Un paio di mesi fa il New York Times scrisse che l’Italia aveva un problema culturale: paese fondato sull’individualismo, la ribellione alle regole, la mancanza di senso dello Stato e, dunque, la corruzione pubblica e privata. Proprio vero. Il problema è che la maggior parte dei cittadini considera queste caratteristiche una buona cosa. Se ne vanta e le giustifica come necessaria legittima difesacontro uno Stato inefficiente e corrotto. Senza rendersi conto di lottare contro se stessi.

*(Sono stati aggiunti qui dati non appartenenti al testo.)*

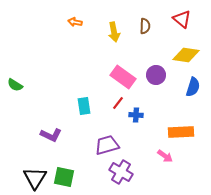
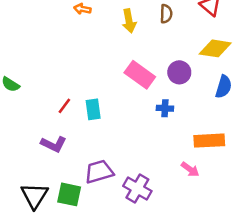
red line: (118, 103) -> (64, 106), moved
blue cross: (136, 115) -> (165, 108), moved
purple trapezoid: (107, 145) -> (99, 172), moved

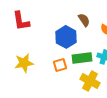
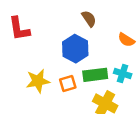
brown semicircle: (84, 20) -> (89, 19), moved
yellow star: (24, 63) -> (38, 81), moved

Adesso Befera è nella bufera per via del suo redditometro. E se ne sentono di tutti i colori. Non che serva a molto, parlare di queste cose agli italiani è come parlare di corda in casa dell’impiccato; ma quattro cose in croce vanno pur dette. Il redditometro non determina in maniera automatica le imposte da pagare; serve solo a identificare le persone che spendono più di quello che guadagnano. A questo punto delle due l’una: hanno risorse di provenienza legittima che il Fisco ignora; oppure dichiarano un reddito inferiore al reale. Quindi, per piacere, spiegate: eredità, vincite al gioco, debiti, compensi per prestazioni sessuali (sono legali). Ok, arrivederci e grazie. Altrimenti non ci sono alternative: attività illegali o evasione fiscale (che è illegale anche lei). Si chiama rasoio di Occam o principio di Sherlock Holmes: quando avete eliminato tutte le possibilità, quella che resta è la vera. E siccome non si può mettere un finanziere accanto a ogni cittadino e quindi le dichiarazioni dei redditi controllate sono solo una piccola percentuale di quelle presentate (il 10%), uno strumento che permette di mirare bene prima di sparare e non sprecare munizioni è proprio utile.

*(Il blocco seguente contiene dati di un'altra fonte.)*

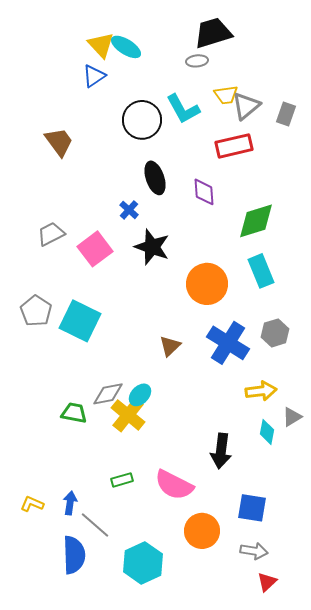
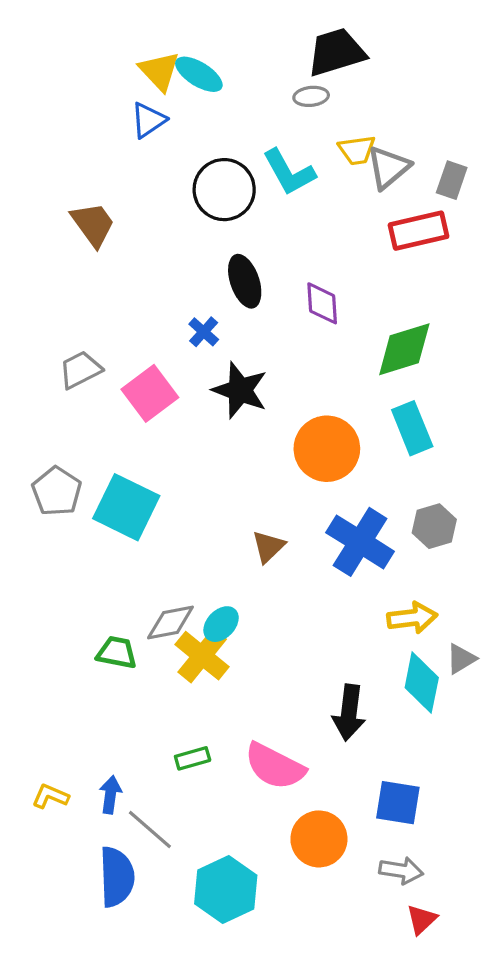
red rectangle: (234, 146) -> (418, 231), moved
cyan diamond: (267, 432) -> (422, 683), size x1.5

Basta con gli accertamenti fatti ai poveri cristi, prendiamo quelli che è probabile evadano; e, tra questi, quelli che, sempre probabilmente, evadono di più. Chiediamogli: vero che hai comprato una o due macchine da 50.000 euro l’una? E che hai una colf? E una casa al mare? E che i tuoi bambini vanno a scuola in istituti privati da 60.000 euro all’anno? (E che… le voci del redditometro sono 100)? Se sì, come hai pagato tutto questo? Magari è tutto regolare però spiega, per favore. L’Eurispes ha stimato, sulla base di questo principio (spese superiori alle entrate), in oltre 500 miliardi l’anno il fatturato dell’economia sommersa. Il che vuol dire un’evasione fiscale di oltre 250 miliardi, assai superiore ai 160 miliardi (che sono già una bella sommetta) stimati dalla Corte dei conti. Davvero applicare il redditometro per identificare chi si ruba questi 250 miliardi, è una cosa che non va bene? Poi, certo, può darsi che qualcuna delle voci che lo compongono non sia così significativa; e che i criteri di valutazione di certe altre siano sbagliati. Chi ha buone ragioni per pensarlo scriva una letterina a Befera: “Premesso che il redditometro è proprio una buona cosa, mi permetto si segnalarle che il tal criterio e il talaltro andrebbero rivisti…”.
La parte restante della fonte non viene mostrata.